Undiscovered Territory

One of the simultaneously gratifying and frightening things about the design of Desktop Dungeons is its tendency to keep surprising us after three-plus years of development, polish and community feedback.

Despite being open to a crowd of pre-order enthusiasts for a good few years (many of whom played the game relentlessly from the moment they were able), new strategies, exploits and synergies are still uncovered and shared on a regular – sometimes weekly – basis.

Parts of this come from micro-adjustments in the system, of course. Sometimes a slight nerf or enhancement can shut old doors and open new ones. At other times, new learnings come from an incredibly deep analysis of the system, based on the combinations of several unobvious factors.

Occasionally, and more spectacularly, discoveries are made based on ideas that have technically been laid bare for ages. These plans, when put into action, seem so remarkably obvious and useful that it becomes hard to think of a time when they weren’t a part of the community’s collective consciousness.

It’s flattering from a designer’s point of view, yet also intimidating. Given that a united and experienced community still manages to surprise itself, it’s not unreasonable that testing and balancing such an open system is, at times, an almost impossible task for the small handful of people whose job it is to entertain and challenge everyone else.

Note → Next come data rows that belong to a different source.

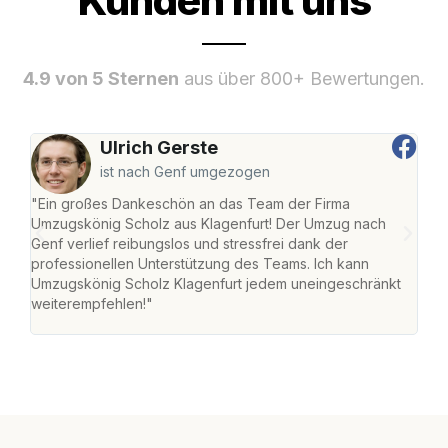
Kunden mit uns
4.9 von 5 Sternen
aus über 800+ Bewertungen.
Ulrich Gerste
ist nach Genf umgezogen
"Ein großes Dankeschön an das Team der Firma
"Die
Umzugskönig Scholz aus Klagenfurt! Der Umzug nach
war
Genf verlief reibungslos und stressfrei dank der
Das 
professionellen Unterstützung des Teams. Ich kann
habe
Umzugskönig Scholz Klagenfurt jedem uneingeschränkt
an m
weiterempfehlen!"
groß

This has the result of making many supposedly “obvious” design changes surprisingly difficult to implement, particularly when it’s about bolstering a supposedly weak item, effect or combination. Not only are the potential ripple effects enormous, but we have to strongly consider whether all the power options of a particular game element have actually been considered. Several times in the past, we’ve added buffs that were later discovered to be unnecessary. Or we’ve made a microscopic adjustment to a previously weak item that had a massive, unforeseen effect with the one item, combo or tactic we overlooked.

The core QCF squad are all Desktop Dungeons veterans. We need to keep our skills at least as sharp as the best potential players out there. We need to play – and understand – Acid Casters, Punchomancers, Health Monsters and all the other community-driven builds out there. We have to confidently go through runs like Vicious Gaan-Telet and Portal Perilous, because failure to do so means that an entire family of problems raised by forum members is beyond our ability to address. Playing the game takes up a surprising chunk of our time, even in post-release, yet we still learn so many new things and find ourselves “catching up” every time we browse strategy threads in the community — even with insider knowledge of the game maths, stat checking and experience on our side.

It’s almost certain that, deep within the shadows of the Undiscovered Realms of Gameplay, there’s much more knowledge awaiting all of us. Some secrets are known internally by QCF, discovered by accident or placed deliberately, waiting for the player community to find and use them. Others have probably been discovered by isolated gamers, who exploit their benefits while the dev squad and greater community remain oblivious. And some may still lie in wait, discovered by no one, yet so nearly within our collective grasp.

An unassuming item today could be the key to tomorrow’s killer strat. A hitherto-unused boon may have a special synergy with certain rare finds. And through it all, we’ll continue doing our job: ensuring that we are masters of a game that has proven time and again that true mastery will always be impossible.

It’s one of the most rewarding Sisyphean tasks we can think of.